■ **About this task**
Line by line, retype the data exactly as it is given.

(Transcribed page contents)

______

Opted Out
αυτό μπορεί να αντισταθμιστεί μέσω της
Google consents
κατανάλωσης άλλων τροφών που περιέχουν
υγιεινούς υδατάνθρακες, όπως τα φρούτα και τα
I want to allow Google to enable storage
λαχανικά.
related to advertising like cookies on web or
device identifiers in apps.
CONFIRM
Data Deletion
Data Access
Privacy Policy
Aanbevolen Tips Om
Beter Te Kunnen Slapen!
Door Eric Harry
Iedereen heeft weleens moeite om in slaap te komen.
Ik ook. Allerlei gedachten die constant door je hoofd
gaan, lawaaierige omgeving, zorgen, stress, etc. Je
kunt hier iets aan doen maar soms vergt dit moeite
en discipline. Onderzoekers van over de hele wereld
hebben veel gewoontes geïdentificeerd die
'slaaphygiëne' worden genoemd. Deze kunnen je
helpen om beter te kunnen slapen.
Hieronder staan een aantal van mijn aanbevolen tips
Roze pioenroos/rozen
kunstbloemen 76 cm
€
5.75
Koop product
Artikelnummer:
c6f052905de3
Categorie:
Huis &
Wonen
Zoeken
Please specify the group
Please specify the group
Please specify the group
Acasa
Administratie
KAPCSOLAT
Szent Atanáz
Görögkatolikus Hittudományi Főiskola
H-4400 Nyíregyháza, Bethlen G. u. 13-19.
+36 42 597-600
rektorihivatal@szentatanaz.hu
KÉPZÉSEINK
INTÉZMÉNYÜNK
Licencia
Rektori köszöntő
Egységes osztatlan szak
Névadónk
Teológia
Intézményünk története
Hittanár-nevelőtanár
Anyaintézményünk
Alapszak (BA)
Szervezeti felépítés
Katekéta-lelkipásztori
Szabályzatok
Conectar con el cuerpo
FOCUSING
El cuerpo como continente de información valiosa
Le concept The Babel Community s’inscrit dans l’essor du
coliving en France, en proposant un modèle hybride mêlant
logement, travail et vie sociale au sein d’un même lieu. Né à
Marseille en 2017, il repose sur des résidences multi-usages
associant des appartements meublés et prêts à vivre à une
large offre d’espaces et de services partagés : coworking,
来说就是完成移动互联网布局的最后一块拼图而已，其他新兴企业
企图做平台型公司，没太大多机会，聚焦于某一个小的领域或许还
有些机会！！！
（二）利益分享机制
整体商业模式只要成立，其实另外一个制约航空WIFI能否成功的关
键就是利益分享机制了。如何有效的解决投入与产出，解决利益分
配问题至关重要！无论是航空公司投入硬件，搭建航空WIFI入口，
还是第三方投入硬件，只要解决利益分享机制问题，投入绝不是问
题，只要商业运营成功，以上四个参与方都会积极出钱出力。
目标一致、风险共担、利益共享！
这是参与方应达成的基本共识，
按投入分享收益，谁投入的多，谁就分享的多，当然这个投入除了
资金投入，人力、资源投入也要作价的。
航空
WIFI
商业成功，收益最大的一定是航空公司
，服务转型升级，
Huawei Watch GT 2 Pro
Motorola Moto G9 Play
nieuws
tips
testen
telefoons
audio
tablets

______

■ **Solution to this problem**
Opted Out
αυτό μπορεί να αντισταθμιστεί μέσω της
Google consents
κατανάλωσης άλλων τροφών που περιέχουν
υγιεινούς υδατάνθρακες, όπως τα φρούτα και τα
I want to allow Google to enable storage
λαχανικά.
related to advertising like cookies on web or
device identifiers in apps.
CONFIRM
Data Deletion
Data Access
Privacy Policy
Aanbevolen Tips Om
Beter Te Kunnen Slapen!
Door Eric Harry
Iedereen heeft weleens moeite om in slaap te komen.
Ik ook. Allerlei gedachten die constant door je hoofd
gaan, lawaaierige omgeving, zorgen, stress, etc. Je
kunt hier iets aan doen maar soms vergt dit moeite
en discipline. Onderzoekers van over de hele wereld
hebben veel gewoontes geïdentificeerd die
'slaaphygiëne' worden genoemd. Deze kunnen je
helpen om beter te kunnen slapen.
Hieronder staan een aantal van mijn aanbevolen tips
Roze pioenroos/rozen
kunstbloemen 76 cm
€
5.75
Koop product
Artikelnummer:
c6f052905de3
Categorie:
Huis &
Wonen
Zoeken
Please specify the group
Please specify the group
Please specify the group
Acasa
Administratie
KAPCSOLAT
Szent Atanáz
Görögkatolikus Hittudományi Főiskola
H-4400 Nyíregyháza, Bethlen G. u. 13-19.
+36 42 597-600
rektorihivatal@szentatanaz.hu
KÉPZÉSEINK
INTÉZMÉNYÜNK
Licencia
Rektori köszöntő
Egységes osztatlan szak
Névadónk
Teológia
Intézményünk története
Hittanár-nevelőtanár
Anyaintézményünk
Alapszak (BA)
Szervezeti felépítés
Katekéta-lelkipásztori
Szabályzatok
Conectar con el cuerpo
FOCUSING
El cuerpo como continente de información valiosa
Le concept The Babel Community s’inscrit dans l’essor du
coliving en France, en proposant un modèle hybride mêlant
logement, travail et vie sociale au sein d’un même lieu. Né à
Marseille en 2017, il repose sur des résidences multi-usages
associant des appartements meublés et prêts à vivre à une
large offre d’espaces et de services partagés : coworking,
来说就是完成移动互联网布局的最后一块拼图而已，其他新兴企业
企图做平台型公司，没太大多机会，聚焦于某一个小的领域或许还
有些机会！！！
（二）利益分享机制
整体商业模式只要成立，其实另外一个制约航空WIFI能否成功的关
键就是利益分享机制了。如何有效的解决投入与产出，解决利益分
配问题至关重要！无论是航空公司投入硬件，搭建航空WIFI入口，
还是第三方投入硬件，只要解决利益分享机制问题，投入绝不是问
题，只要商业运营成功，以上四个参与方都会积极出钱出力。
目标一致、风险共担、利益共享！
这是参与方应达成的基本共识，
按投入分享收益，谁投入的多，谁就分享的多，当然这个投入除了
资金投入，人力、资源投入也要作价的。
航空
WIFI
商业成功，收益最大的一定是航空公司
，服务转型升级，
Huawei Watch GT 2 Pro
Motorola Moto G9 Play
nieuws
tips
testen
telefoons
audio
tablets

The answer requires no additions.